▸ **Prompt**:
Given the material below, output exactly the lines from the line with "Как купить номер" to the line with "Домашній інтернет: як", both ends included, and no other lines.

▸ **Extracted data**:
★ ★ ★ ★ ★
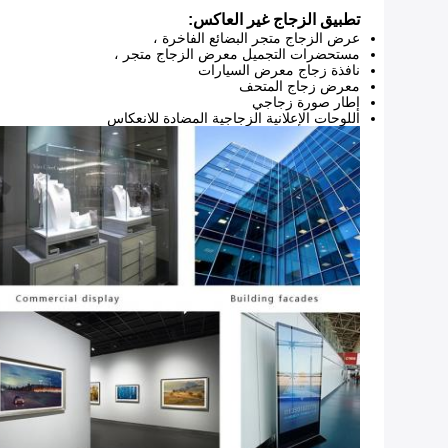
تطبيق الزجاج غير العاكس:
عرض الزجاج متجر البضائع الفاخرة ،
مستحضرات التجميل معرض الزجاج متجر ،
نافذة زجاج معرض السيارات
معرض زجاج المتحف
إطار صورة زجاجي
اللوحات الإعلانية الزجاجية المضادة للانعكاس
★ ★ ★ ★ ★
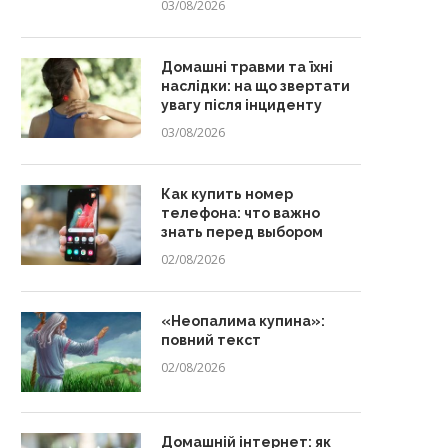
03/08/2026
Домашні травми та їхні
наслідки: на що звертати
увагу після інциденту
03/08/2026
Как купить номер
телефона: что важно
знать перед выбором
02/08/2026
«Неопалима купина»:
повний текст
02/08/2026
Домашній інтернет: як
★ ★ ★ ★ ★
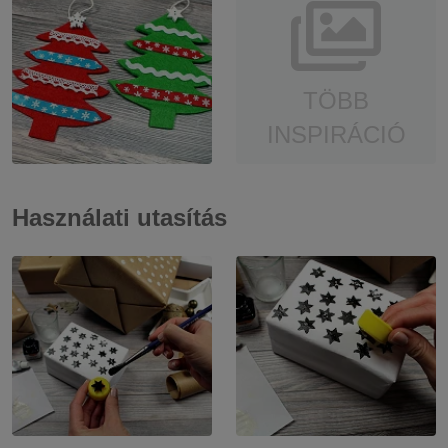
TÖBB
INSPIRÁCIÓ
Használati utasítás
★ ★ ★ ★ ★
▸ **Answer box**:
Как купить номер
телефона: что важно
знать перед выбором
02/08/2026
«Неопалима купина»:
повний текст
02/08/2026
Домашній інтернет: як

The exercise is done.